MobyMax
- Type: Private
- Industry: Educational technology
- Founded: 2010; 16 years ago
- Founder: Glynn Willett; Wade Willett;
- Headquarters: Pittsburgh, Pennsylvania
- Products: Mathematics; Early Reading; Reading; Phonics; Language; Writing; Science; Social Studies; State Test Prep;
- Website: www.mobymax.com

= MobyMax =

Educational technology website

MobyMax is an American education technology program and company. It is designed for use in students in grades K–8. MobyMax includes 27 subjects. The program provides classroom tools such as assessments and progress monitoring for teachers and games and contests for students.

In 2017, MobyMax was used by 82% of K-8 schools in the United States, with 22 million students registered by teachers.

== History ==
MobyMax was founded in 2010 by Glynn Willett and his son, Wade Willett. Glynn previously co-founded ATX, a tax preparation software company. MobyMax was originally intended to find and fix skill gaps in special education students' learning but has also been utilized in other classes. The company expanded the program in 2013 to include Language, Reading, and Vocabulary.

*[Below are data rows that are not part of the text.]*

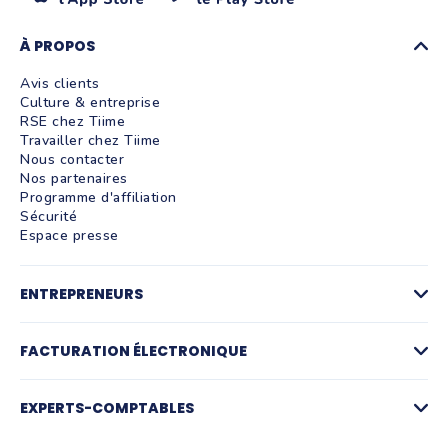
À PROPOS
Avis clients
Culture & entreprise
RSE chez Tiime
Travailler chez Tiime
Nous contacter
Nos partenaires
Programme d'affiliation
Sécurité
Espace presse
ENTREPRENEURS
Factures
Logiciel de devis
FACTURATION ÉLECTRONIQUE
La facturation par activité
Compte pro et paiements
Facturation électronique
Gestion des achats
Plateforme agréée de facturation électronique
EXPERTS-COMPTABLES
Notes de frais et IK
Simulateur facturation électronique
Suivi de trésorerie
FAQ Facturation électronique
Pré-comptabilité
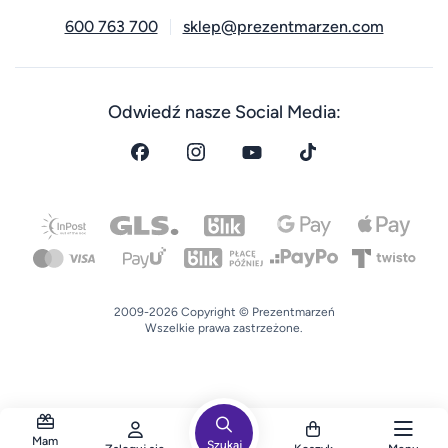
600 763 700
sklep@prezentmarzen.com
Odwiedź nasze Social Media:
2009-2026 Copyright © Prezentmarzeń
Wszelkie prawa zastrzeżone.
Mam
Szukaj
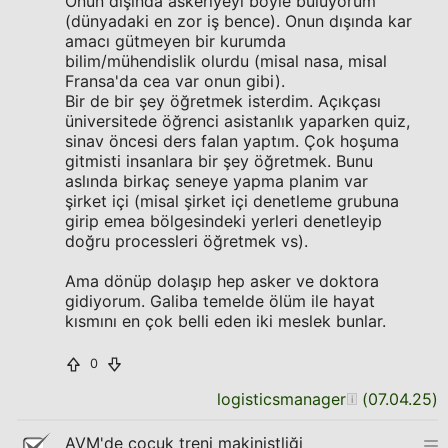
Onun dışında askeriyeyi böyle buluyorum
(dünyadaki en zor iş bence). Onun dışında kar
amacı gütmeyen bir kurumda
bilim/mühendislik olurdu (misal nasa, misal
Fransa'da cea var onun gibi).
Bir de bir şey öğretmek isterdim. Açıkçası
üniversitede öğrenci asistanlık yaparken quiz,
sinav öncesi ders falan yaptım. Çok hoşuma
gitmisti insanlara bir şey öğretmek. Bunu
aslında birkaç seneye yapma planim var
şirket içi (misal şirket içi denetleme grubuna
girip emea bölgesindeki yerleri denetleyip
doğru processleri öğretmek vs).
Ama dönüp dolaşıp hep asker ve doktora
gidiyorum. Galiba temelde ölüm ile hayat
kısmını en çok belli eden iki meslek bunlar.
0
logisticsmanager
(
07.04.25
)
AVM'de çocuk treni makinistliği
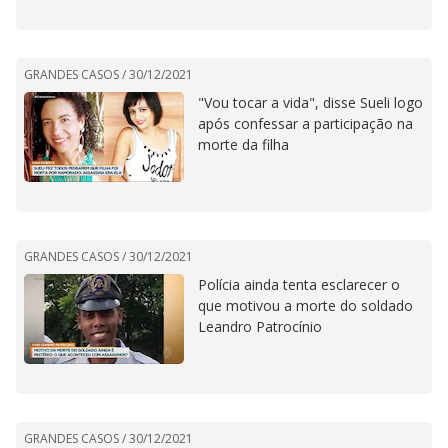
GRANDES CASOS /
30/12/2021
"Vou tocar a vida", disse Sueli logo
após confessar a participação na
morte da filha
GRANDES CASOS /
30/12/2021
Polícia ainda tenta esclarecer o
que motivou a morte do soldado
Leandro Patrocínio
GRANDES CASOS /
30/12/2021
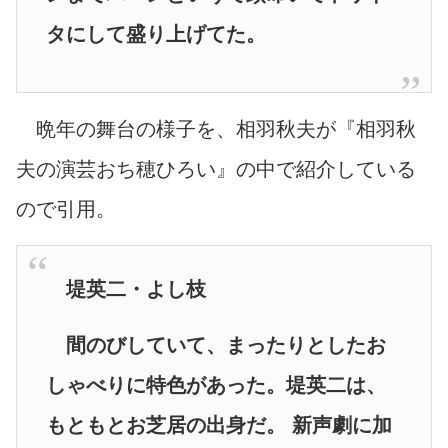
タにして盛り上げてた。
晩年の舞台の様子を、相羽秋夫が『相羽秋
夫の演芸おち穂ひろい』の中で紹介している
ので引用。
堤英二・よし枝
間のびしていて、まったりとしたお
しゃべりに特色があった。堤英二は、
もともとお芝居の出身だ。 新声劇に加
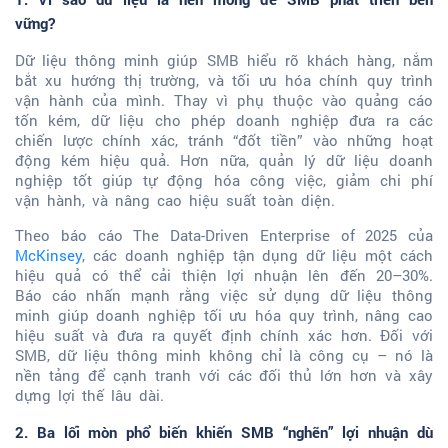
vững?
Dữ liệu thông minh giúp SMB hiểu rõ khách hàng, nắm
bắt xu hướng thị trường, và tối ưu hóa chính quy trình
vận hành của mình. Thay vì phụ thuộc vào quảng cáo
tốn kém, dữ liệu cho phép doanh nghiệp đưa ra các
chiến lược chính xác, tránh “đốt tiền” vào những hoạt
động kém hiệu quả. Hơn nữa, quản lý dữ liệu doanh
nghiệp tốt giúp tự động hóa công việc, giảm chi phí
vận hành, và nâng cao hiệu suất toàn diện.
Theo báo cáo The Data-Driven Enterprise of 2025 của
McKinsey
, các doanh nghiệp tận dụng dữ liệu một cách
hiệu quả có thể cải thiện lợi nhuận lên đến 20–30%.
Báo cáo nhấn mạnh rằng việc sử dụng dữ liệu thông
minh giúp doanh nghiệp tối ưu hóa quy trình, nâng cao
hiệu suất và đưa ra quyết định chính xác hơn. Đối với
SMB, dữ liệu thông minh không chỉ là công cụ – nó là
nền tảng để cạnh tranh với các đối thủ lớn hơn và xây
dựng lợi thế lâu dài.
2. Ba lối mòn phổ biến khiến SMB “nghẽn” lợi nhuận dù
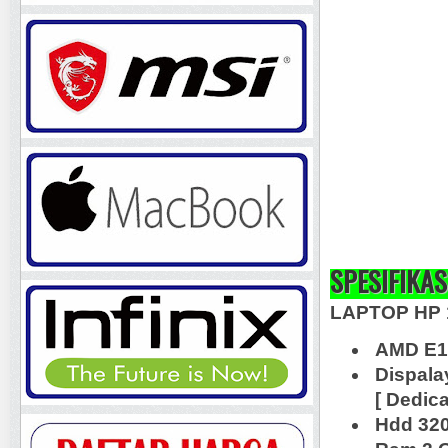
SPESIFIKAS
LAPTOP HP 
AMD E1 
Dispala
[ Dedic
Hdd 32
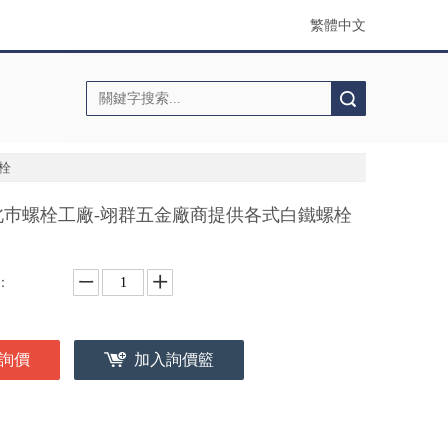
繁體中文
搜索
栓
北巿螺栓工廠-翊群五金廠商提供各式白鐵螺栓
：
詢價
加入詢價籃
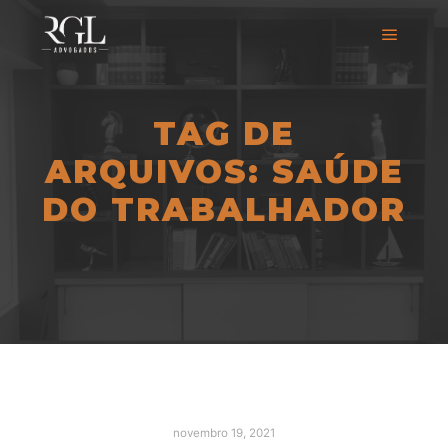
TAG DE
ARQUIVOS:
SAÚDE
DO TRABALHADOR
novembro 19, 2021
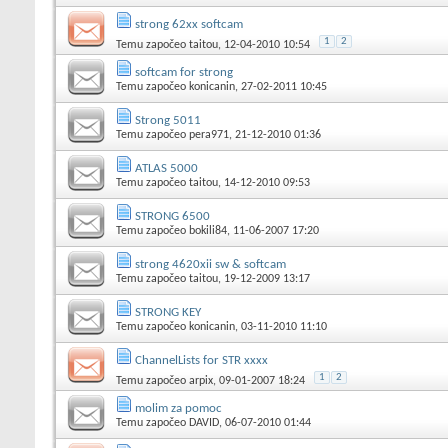
strong 62xx softcam
1
2
Temu započeo
taitou
, 12-04-2010 10:54
softcam for strong
Temu započeo
konicanin
, 27-02-2011 10:45
Strong 5011
Temu započeo
pera971
, 21-12-2010 01:36
ATLAS 5000
Temu započeo
taitou
, 14-12-2010 09:53
STRONG 6500
Temu započeo
bokili84
, 11-06-2007 17:20
strong 4620xii sw & softcam
Temu započeo
taitou
, 19-12-2009 13:17
STRONG KEY
Temu započeo
konicanin
, 03-11-2010 11:10
ChannelLists for STR xxxx
1
2
Temu započeo
arpix
, 09-01-2007 18:24
molim za pomoc
Temu započeo
DAVID
, 06-07-2010 01:44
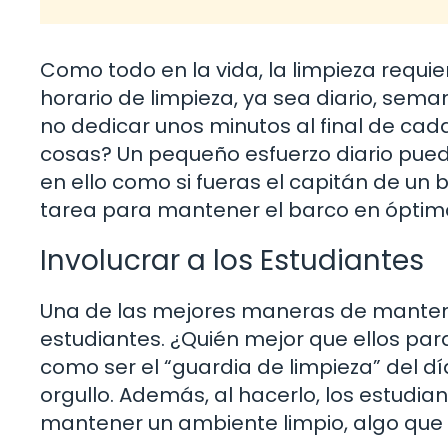
Como todo en la vida, la limpieza requie
horario de limpieza, ya sea diario, sem
no dedicar unos minutos al final de cad
cosas? Un pequeño esfuerzo diario puede
en ello como si fueras el capitán de un 
tarea para mantener el barco en óptim
Involucrar a los Estudiantes
Una de las mejores maneras de mantener 
estudiantes. ¿Quién mejor que ellos par
como ser el “guardia de limpieza” del d
orgullo. Además, al hacerlo, los estudi
mantener un ambiente limpio, algo que le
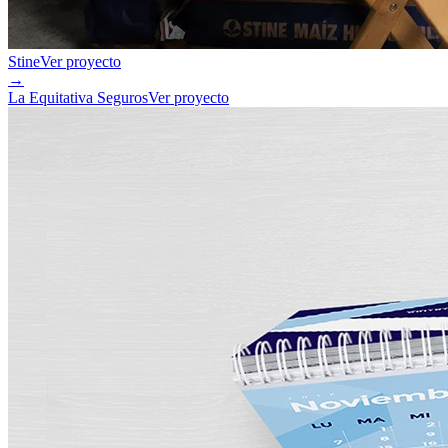
Stine
Ver proyecto
→
La Equitativa Seguros
Ver proyecto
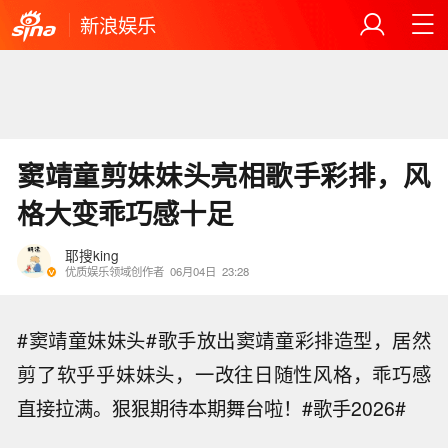
新浪娱乐
窦靖童剪妹妹头亮相歌手彩排，风
格大变乖巧感十足
耶搜king
优质娱乐领域创作者
06月04日
23:28
#窦靖童妹妹头#歌手放出窦靖童彩排造型，居然
剪了软乎乎妹妹头，一改往日随性风格，乖巧感
直接拉满。狠狠期待本期舞台啦！#歌手2026#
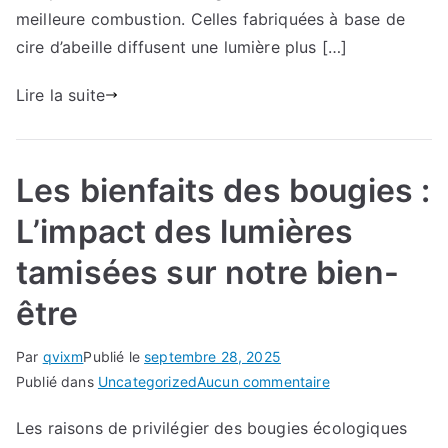
pour
meilleure combustion. Celles fabriquées à base de
une
cire d’abeille diffusent une lumière plus […]
bougie
personnalisée
Lire la suite
Les bienfaits des bougies :
L’impact des lumières
tamisées sur notre bien-
être
Par
qvixm
Publié le
septembre 28, 2025
sur
Publié dans
Uncategorized
Aucun commentaire
Les
Les raisons de privilégier des bougies écologiques
bienfaits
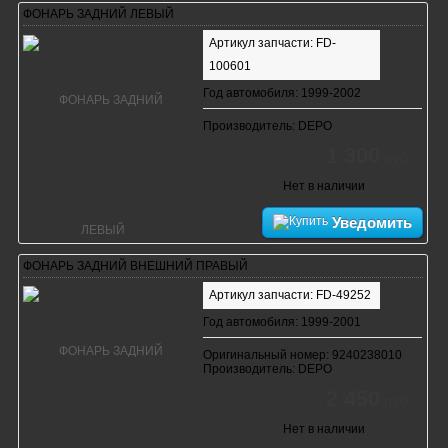
ФОНАРЬ ЗАДНИЙ ЛЕВЫЙ
Артикул запчасти: FD-
100601
Год автомобиля: 1999-2002
Производитель: DEPO
1 300
руб.
Нет в наличии
Уведомить
ФОНАРЬ ЗАДНИЙ ВНЕШНИЙ ПРАВЫЙ
Артикул запчасти: FD-49252
Год автомобиля: 1999-2001
Оригинальный номер: 9240238010
Производитель: DEPO
2 450
руб.
Нет в наличии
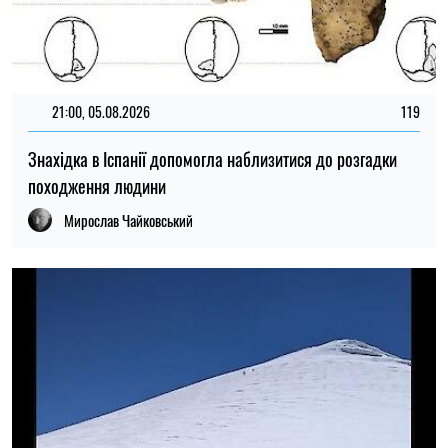
20:00, 03.08.2026
281
Вчені вперше дослідили льодовик на вершині Арарату
Микола Потика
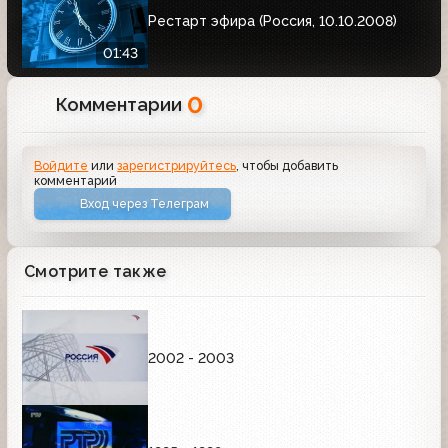
Рестарт эфира (Россия, 10.10.2008)
01:43
0
Комментарии
Войдите
или
зарегистрируйтесь
, чтобы добавить
комментарий
Вход через Телеграм
Смотрите также
2002 - 2003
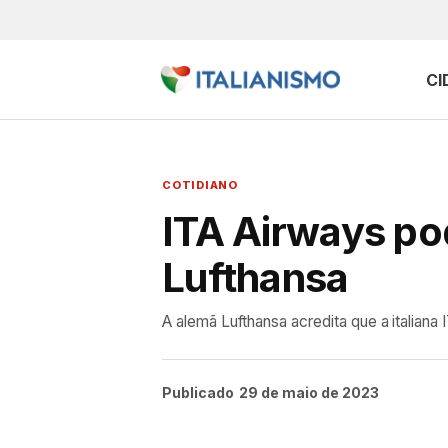
CI
COTIDIANO
ITA Airways pod
Lufthansa
A alemã Lufthansa acredita que a italiana
Publicado
29 de maio de 2023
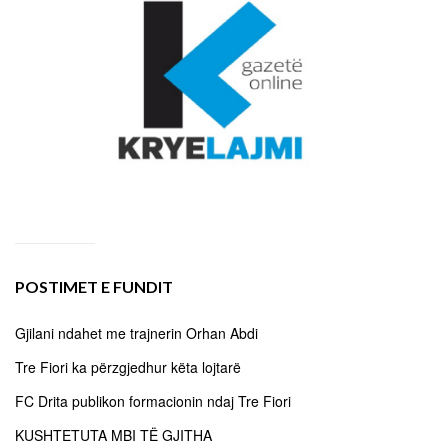
POSTIMET E FUNDIT
Gjilani ndahet me trajnerin Orhan Abdi
Tre Fiori ka përzgjedhur këta lojtarë
FC Drita publikon formacionin ndaj Tre Fiori
KUSHTETUTA MBI TË GJITHA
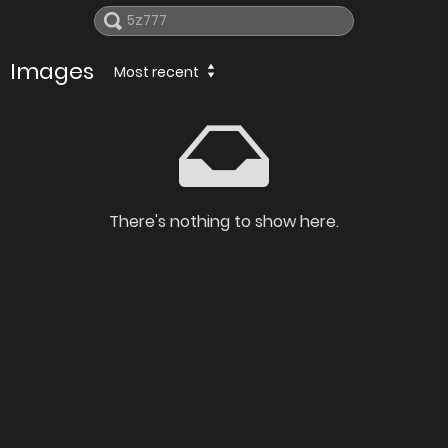
Images
Most recent
There's nothing to show here.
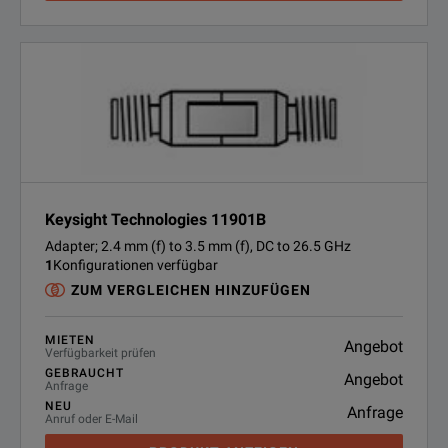
Keysight Technologies 11901B
Adapter; 2.4 mm (f) to 3.5 mm (f), DC to 26.5 GHz
1
Konfigurationen verfügbar
ZUM VERGLEICHEN HINZUFÜGEN
MIETEN
Angebot
Verfügbarkeit prüfen
GEBRAUCHT
Angebot
Anfrage
NEU
Anfrage
Anruf oder E-Mail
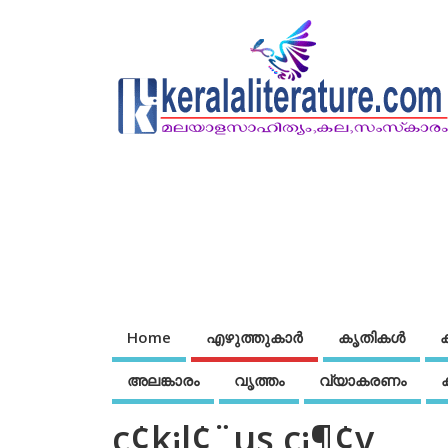
Home
എഴുത്തുകാര്‍
കൃതികൾ
അലങ്കാരം
വൃത്തം
വ്യാകരണം
c¢k¡l¢¨us c¡¶¢v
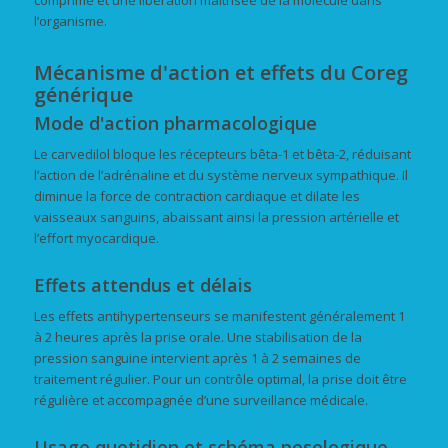
comprimé et une libération maîtrisée de la molécule dans
l’organisme.
Mécanisme d'action et effets du Coreg
générique
Mode d'action pharmacologique
Le carvedilol bloque les récepteurs bêta-1 et bêta-2, réduisant
l’action de l’adrénaline et du système nerveux sympathique. Il
diminue la force de contraction cardiaque et dilate les
vaisseaux sanguins, abaissant ainsi la pression artérielle et
l’effort myocardique.
Effets attendus et délais
Les effets antihypertenseurs se manifestent généralement 1
à 2 heures après la prise orale. Une stabilisation de la
pression sanguine intervient après 1 à 2 semaines de
traitement régulier. Pour un contrôle optimal, la prise doit être
régulière et accompagnée d’une surveillance médicale.
Usage quotidien et schéma posologique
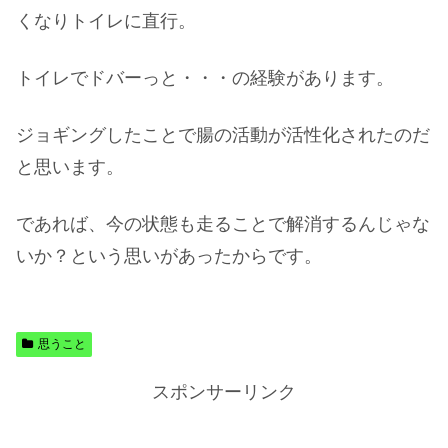
くなりトイレに直行。
トイレでドバーっと・・・の経験があります。
ジョギングしたことで腸の活動が活性化されたのだ
と思います。
であれば、今の状態も走ることで解消するんじゃな
いか？という思いがあったからです。
思うこと
スポンサーリンク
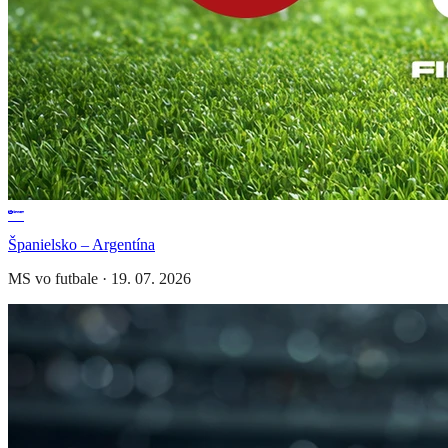
Španielsko – Argentína
MS vo futbale
·
19. 07. 2026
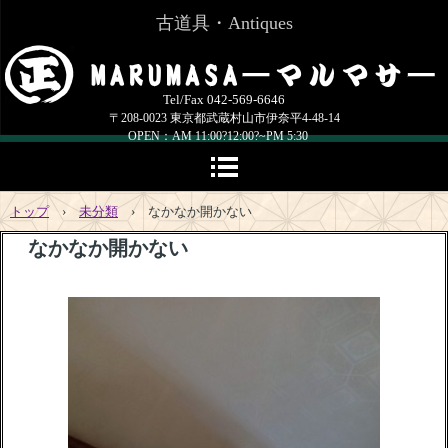
古道具・Antiques
Tel/Fax 042-569-6646
〒208-0023 東京都武蔵村山市伊奈平4-48-14
OPEN：AM 11:00?12:00?~PM 5:30
定休日：火・水曜日,他、お知らせを確認してください
closed on Tuesdays,Wednesdays.and other.Please check [information]
トップ
›
未分類
›
なかなか開かない
なかなか開かない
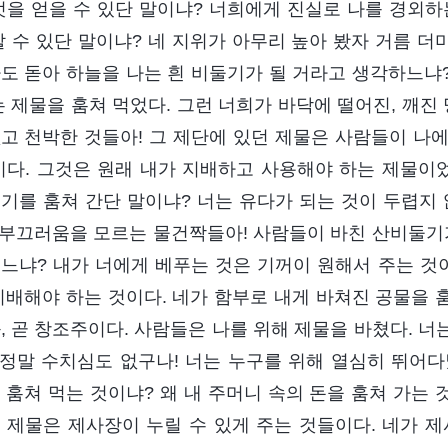
엇을 얻을 수 있단 말이냐? 너희에게 진실로 나를 경외하
할 수 있단 말이냐? 네 지위가 아무리 높아 봤자 거름 더
도 돋아 하늘을 나는 흰 비둘기가 될 거라고 생각하느냐
는 제물을 훔쳐 먹었다. 그런 너희가 바닥에 떨어진, 깨진
고 천박한 것들아! 그 제단에 있던 제물은 사람들이 나에게
이다. 그것은 원래 내가 지배하고 사용해야 하는 제물이었
기를 훔쳐 간단 말이냐? 너는 유다가 되는 것이 두렵지 않
 부끄러움을 모르는 물건짝들아! 사람들이 바친 산비둘기가
느냐? 내가 너에게 베푸는 것은 기꺼이 원해서 주는 것이
지배해야 하는 것이다. 네가 함부로 내게 바쳐진 공물을 훔
, 곧 창조주이다. 사람들은 나를 위해 제물을 바쳤다. 
 정말 수치심도 없구나! 너는 누구를 위해 열심히 뛰어다
 훔쳐 먹는 것이냐? 왜 내 주머니 속의 돈을 훔쳐 가는 것
 제물은 제사장이 누릴 수 있게 주는 것들이다. 네가 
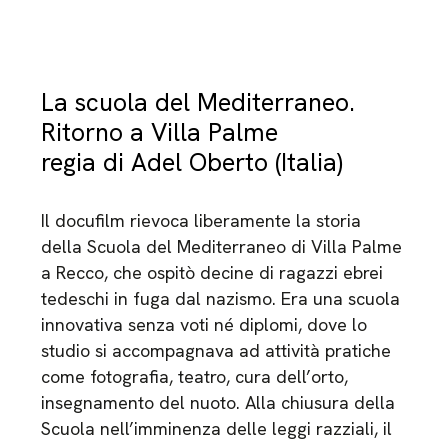
La scuola del Mediterraneo.
Ritorno a Villa Palme
regia di Adel Oberto (Italia)
Il docufilm rievoca liberamente la storia
della Scuola del Mediterraneo di Villa Palme
a Recco, che ospitò decine di ragazzi ebrei
tedeschi in fuga dal nazismo. Era una scuola
innovativa senza voti né diplomi, dove lo
studio si accompagnava ad attività pratiche
come fotografia, teatro, cura dell’orto,
insegnamento del nuoto. Alla chiusura della
Scuola nell’imminenza delle leggi razziali, il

In 2015, MobyMax released a science education product called Cognitive Skills Science. That same year, the company launched a trio of Early Reading modules, followed by Cognitive Skill Social Studies and seven early phonics modules in 2016.

In 2018, MobyMax released an educational assessment product. MobyMax conducted an internal, non-peer-reviewed study in 2018 with 4,000 students about classroom use of MobyMax.

In 2020, the company updated its software to help parents with homeschooling in response to the COVID-19 pandemic.

== Reception ==
In 2016, the Software and Information Industry Association (SIIA) named MobyMax a Best Science Instructional Solution finalist. The next year SIIA named MobyMax the Best PreK/Early Childhood Learning Solution and Best Education Cloud-Based Solution.